┌──

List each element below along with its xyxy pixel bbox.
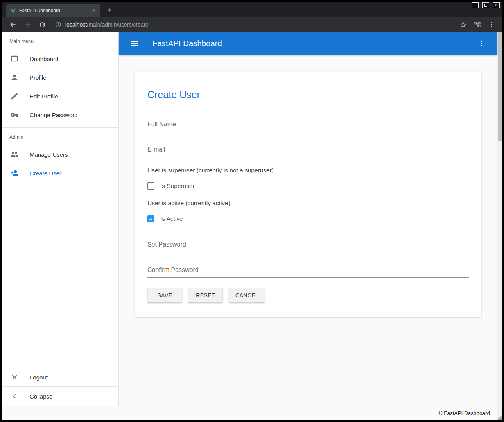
- sidebar-item-label: Create User: [30, 170, 61, 177]
- superuser-hint: User is superuser (currently is not a su…: [147, 167, 469, 174]
- superuser-checkbox-row: Is Superuser: [147, 182, 469, 190]
- sidebar-item-label: Change Password: [30, 112, 78, 118]
- forward-icon[interactable]: [24, 21, 32, 29]
- window-close-button[interactable]: ✕: [493, 2, 500, 8]
- is-active-label: Is Active: [160, 215, 183, 222]
- sidebar-item-label: Logout: [30, 374, 48, 381]
- active-hint: User is active (currently active): [147, 200, 469, 207]
- set-password-placeholder: Set Password: [147, 241, 186, 248]
- sidebar-item-label: Collapse: [30, 393, 52, 400]
- close-icon: [10, 373, 19, 381]
- hamburger-menu-icon[interactable]: [130, 39, 140, 48]
- sidebar-item-dashboard[interactable]: Dashboard: [2, 49, 118, 68]
- address-bar[interactable]: localhost/main/admin/users/create: [55, 21, 456, 28]
- sidebar-caption-admin: Admin: [2, 128, 118, 145]
- sidebar-item-profile[interactable]: Profile: [2, 68, 118, 87]
- window-maximize-button[interactable]: [482, 2, 489, 8]
- email-input[interactable]: E-mail: [147, 146, 469, 157]
- bookmark-star-icon[interactable]: [459, 21, 467, 29]
- sidebar: Main menu Dashboard Profile Edit Profile…: [2, 32, 119, 406]
- url-host: localhost: [65, 21, 87, 28]
- check-icon: [149, 216, 154, 222]
- is-superuser-label: Is Superuser: [160, 182, 195, 190]
- person-add-icon: [10, 169, 19, 177]
- scrollbar-thumb[interactable]: [498, 32, 502, 141]
- sidebar-item-label: Edit Profile: [30, 93, 58, 100]
- main-area: FastAPI Dashboard Create User Full Name …: [119, 32, 497, 406]
- sidebar-item-change-password[interactable]: Change Password: [2, 106, 118, 124]
- tab-title: FastAPI Dashboard: [19, 8, 88, 13]
- appbar: FastAPI Dashboard: [119, 32, 497, 55]
- content-area: Create User Full Name E-mail User is sup…: [119, 55, 497, 406]
- sidebar-caption-main: Main menu: [2, 32, 118, 49]
- window-controls: ✕: [472, 2, 500, 8]
- is-active-checkbox[interactable]: [147, 215, 154, 222]
- sidebar-collapse-button[interactable]: Collapse: [2, 387, 118, 406]
- page-title: Create User: [147, 89, 469, 100]
- url-path: /main/admin/users/create: [87, 21, 148, 28]
- back-icon[interactable]: [9, 21, 17, 29]
- email-placeholder: E-mail: [147, 146, 165, 153]
- sidebar-item-label: Dashboard: [30, 55, 58, 62]
- sidebar-item-label: Manage Users: [30, 151, 68, 158]
- sidebar-item-label: Profile: [30, 74, 47, 81]
- dashboard-icon: [10, 54, 19, 63]
- full-name-placeholder: Full Name: [147, 121, 176, 127]
- is-superuser-checkbox[interactable]: [147, 182, 154, 190]
- browser-toolbar: localhost/main/admin/users/create: [2, 17, 502, 32]
- copyright-text: © FastAPI Dashboard: [438, 410, 490, 416]
- page-footer: © FastAPI Dashboard: [2, 406, 497, 420]
- form-buttons: SAVE RESET CANCEL: [147, 288, 469, 302]
- reset-button[interactable]: RESET: [188, 288, 223, 302]
- full-name-input[interactable]: Full Name: [147, 121, 469, 132]
- page: Main menu Dashboard Profile Edit Profile…: [2, 32, 502, 420]
- sidebar-item-logout[interactable]: Logout: [2, 368, 118, 386]
- sidebar-spacer: [2, 182, 118, 368]
- people-icon: [10, 150, 19, 159]
- vue-logo-icon: [10, 8, 16, 14]
- browser-tab-bar: FastAPI Dashboard ✕ + ✕: [2, 2, 502, 17]
- new-tab-button[interactable]: +: [104, 5, 115, 16]
- confirm-password-input[interactable]: Confirm Password: [147, 266, 469, 278]
- site-info-icon[interactable]: [55, 21, 61, 28]
- sidebar-item-create-user[interactable]: Create User: [2, 164, 118, 182]
- cancel-button[interactable]: CANCEL: [229, 288, 265, 302]
- sidebar-item-edit-profile[interactable]: Edit Profile: [2, 87, 118, 106]
- appbar-title: FastAPI Dashboard: [152, 39, 222, 48]
- confirm-password-placeholder: Confirm Password: [147, 266, 199, 273]
- url-text: localhost/main/admin/users/create: [65, 21, 148, 28]
- browser-tab[interactable]: FastAPI Dashboard ✕: [6, 4, 100, 17]
- key-icon: [10, 111, 19, 119]
- tab-close-icon[interactable]: ✕: [91, 8, 97, 13]
- person-icon: [10, 73, 19, 82]
- reload-icon[interactable]: [39, 21, 46, 29]
- appbar-overflow-menu-icon[interactable]: [477, 39, 486, 48]
- extension-icon[interactable]: [474, 21, 481, 28]
- pencil-icon: [10, 92, 19, 100]
- active-checkbox-row: Is Active: [147, 215, 469, 222]
- vertical-scrollbar[interactable]: [497, 32, 502, 420]
- set-password-input[interactable]: Set Password: [147, 241, 469, 252]
- window-resize-grip[interactable]: [497, 415, 502, 420]
- save-button[interactable]: SAVE: [147, 288, 182, 302]
- window-minimize-button[interactable]: [472, 2, 479, 8]
- sidebar-item-manage-users[interactable]: Manage Users: [2, 145, 118, 164]
- create-user-card: Create User Full Name E-mail User is sup…: [135, 72, 481, 317]
- browser-menu-icon[interactable]: [488, 21, 495, 28]
- chevron-left-icon: [10, 392, 19, 401]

└──

ASSIGNMENT: Every entry in the listing is to be duplicated precisely, except for its pictures.

SOLVED PROBLEM:
List each element below along with its xyxy pixel bbox.
- sidebar-item-label: Create User: [30, 170, 61, 177]
- superuser-hint: User is superuser (currently is not a su…: [147, 167, 469, 174]
- superuser-checkbox-row: Is Superuser: [147, 182, 469, 190]
- sidebar-item-label: Change Password: [30, 112, 78, 118]
- forward-icon[interactable]: [24, 21, 32, 29]
- window-close-button[interactable]: ✕: [493, 2, 500, 8]
- is-active-label: Is Active: [160, 215, 183, 222]
- sidebar-item-label: Logout: [30, 374, 48, 381]
- active-hint: User is active (currently active): [147, 200, 469, 207]
- set-password-placeholder: Set Password: [147, 241, 186, 248]
- sidebar-item-label: Collapse: [30, 393, 52, 400]
- close-icon: [10, 373, 19, 381]
- hamburger-menu-icon[interactable]: [130, 39, 140, 48]
- sidebar-item-dashboard[interactable]: Dashboard: [2, 49, 118, 68]
- address-bar[interactable]: localhost/main/admin/users/create: [55, 21, 456, 28]
- sidebar-caption-admin: Admin: [2, 128, 118, 145]
- sidebar-item-profile[interactable]: Profile: [2, 68, 118, 87]
- window-maximize-button[interactable]: [482, 2, 489, 8]
- email-input[interactable]: E-mail: [147, 146, 469, 157]
- bookmark-star-icon[interactable]: [459, 21, 467, 29]
- sidebar: Main menu Dashboard Profile Edit Profile…: [2, 32, 119, 406]
- url-host: localhost: [65, 21, 87, 28]
- check-icon: [149, 216, 154, 222]
- is-superuser-label: Is Superuser: [160, 182, 195, 190]
- person-add-icon: [10, 169, 19, 177]
- scrollbar-thumb[interactable]: [498, 32, 502, 141]
- sidebar-item-label: Edit Profile: [30, 93, 58, 100]
- main-area: FastAPI Dashboard Create User Full Name …: [119, 32, 497, 406]
- sidebar-item-change-password[interactable]: Change Password: [2, 106, 118, 124]
- tab-title: FastAPI Dashboard: [19, 8, 88, 13]
- appbar: FastAPI Dashboard: [119, 32, 497, 55]
- content-area: Create User Full Name E-mail User is sup…: [119, 55, 497, 406]
- sidebar-caption-main: Main menu: [2, 32, 118, 49]
- window-controls: ✕: [472, 2, 500, 8]
- is-active-checkbox[interactable]: [147, 215, 154, 222]
- sidebar-collapse-button[interactable]: Collapse: [2, 387, 118, 406]
- page-title: Create User: [147, 89, 469, 100]
- url-path: /main/admin/users/create: [87, 21, 148, 28]
- back-icon[interactable]: [9, 21, 17, 29]
- email-placeholder: E-mail: [147, 146, 165, 153]
- sidebar-item-label: Dashboard: [30, 55, 58, 62]
- sidebar-item-label: Manage Users: [30, 151, 68, 158]
- sidebar-item-label: Profile: [30, 74, 47, 81]
- dashboard-icon: [10, 54, 19, 63]
- full-name-placeholder: Full Name: [147, 121, 176, 127]
- is-superuser-checkbox[interactable]: [147, 182, 154, 190]
- browser-toolbar: localhost/main/admin/users/create: [2, 17, 502, 32]
- copyright-text: © FastAPI Dashboard: [438, 410, 490, 416]
- page-footer: © FastAPI Dashboard: [2, 406, 497, 420]
- form-buttons: SAVE RESET CANCEL: [147, 288, 469, 302]
- reset-button[interactable]: RESET: [188, 288, 223, 302]
- full-name-input[interactable]: Full Name: [147, 121, 469, 132]
- page: Main menu Dashboard Profile Edit Profile…: [2, 32, 502, 420]
- sidebar-item-logout[interactable]: Logout: [2, 368, 118, 386]
- sidebar-spacer: [2, 182, 118, 368]
- people-icon: [10, 150, 19, 159]
- vue-logo-icon: [10, 8, 16, 14]
- browser-tab-bar: FastAPI Dashboard ✕ + ✕: [2, 2, 502, 17]
- new-tab-button[interactable]: +: [104, 5, 115, 16]
- confirm-password-input[interactable]: Confirm Password: [147, 266, 469, 278]
- site-info-icon[interactable]: [55, 21, 61, 28]
- sidebar-item-create-user[interactable]: Create User: [2, 164, 118, 182]
- cancel-button[interactable]: CANCEL: [229, 288, 265, 302]
- sidebar-item-edit-profile[interactable]: Edit Profile: [2, 87, 118, 106]
- appbar-title: FastAPI Dashboard: [152, 39, 222, 48]
- confirm-password-placeholder: Confirm Password: [147, 266, 199, 273]
- url-text: localhost/main/admin/users/create: [65, 21, 148, 28]
- browser-tab[interactable]: FastAPI Dashboard ✕: [6, 4, 100, 17]
- key-icon: [10, 111, 19, 119]
- tab-close-icon[interactable]: ✕: [91, 8, 97, 13]
- person-icon: [10, 73, 19, 82]
- reload-icon[interactable]: [39, 21, 46, 29]
- appbar-overflow-menu-icon[interactable]: [477, 39, 486, 48]
- extension-icon[interactable]: [474, 21, 481, 28]
- pencil-icon: [10, 92, 19, 100]
- active-checkbox-row: Is Active: [147, 215, 469, 222]
- vertical-scrollbar[interactable]: [497, 32, 502, 420]
- set-password-input[interactable]: Set Password: [147, 241, 469, 252]
- window-resize-grip[interactable]: [497, 415, 502, 420]
- save-button[interactable]: SAVE: [147, 288, 182, 302]
- window-minimize-button[interactable]: [472, 2, 479, 8]
- sidebar-item-manage-users[interactable]: Manage Users: [2, 145, 118, 164]
- create-user-card: Create User Full Name E-mail User is sup…: [135, 72, 481, 317]
- browser-menu-icon[interactable]: [488, 21, 495, 28]
- chevron-left-icon: [10, 392, 19, 401]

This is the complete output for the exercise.